The HTTP Basic Authentication Trust Association Interceptor
The HTTP Basic Authentication Trust Association Interceptor (TAI) can be used to authenticate incoming requests using the HTTP Basic Authentication Protocol described in RFC 2617. This can be useful for clients that are not capable of doing HTTP FORM based authentication.
In general, HTTP Basic Authentication has the following two main disadvantages compared to HTTP Form based authentication:
- With HTTP Basic Authentication, the Web client sends the user ID and password information used for authentication with each individual request to the IBM® WebSphere® Application Server. This typically requires using transport layer security (SSL) for the complete portal related network traffic. Otherwise the user password is exposed on the network. Compared to this, when you use HTTP form based authentication, it can be sufficient that you use the transport layer security to cover only the user login flow.
- With HTTP Basic authentication the Web client sends the user credentials with each request, therefore, users cannot log out from the portal except by completely closing the Web client. For example, if a user logs out of the portal and leave the browser open, another user might be able to access pages that the first user visited previously.

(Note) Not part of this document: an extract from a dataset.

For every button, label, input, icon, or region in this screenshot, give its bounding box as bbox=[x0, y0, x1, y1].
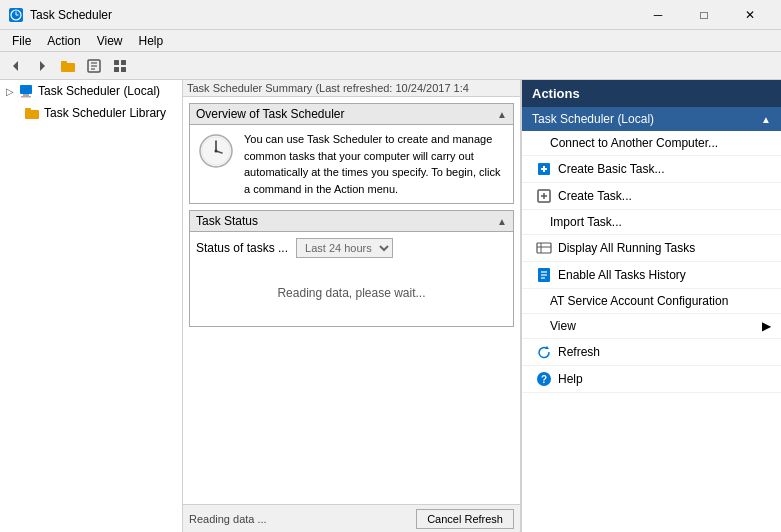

If the HTTP Basic Authentication TAI is enabled, it decides on every incoming request whether it is responsible for the authentication of that request or not. This decision is based on black and white lists for the requested URL and the client's user agent. The TAI is responsible only if none of the patterns in the black lists match and at least one of the patterns in one of the white lists match. Therefore, if the TAI is configured with empty white lists, it will never authenticate a request.
If the TAI decides to authenticate the request and that request contains an authorization header that contains a user ID and password, the TAI tries to log on with that credential. If no user ID and password is provided, the TAI will challenge the client according to RFC 2617.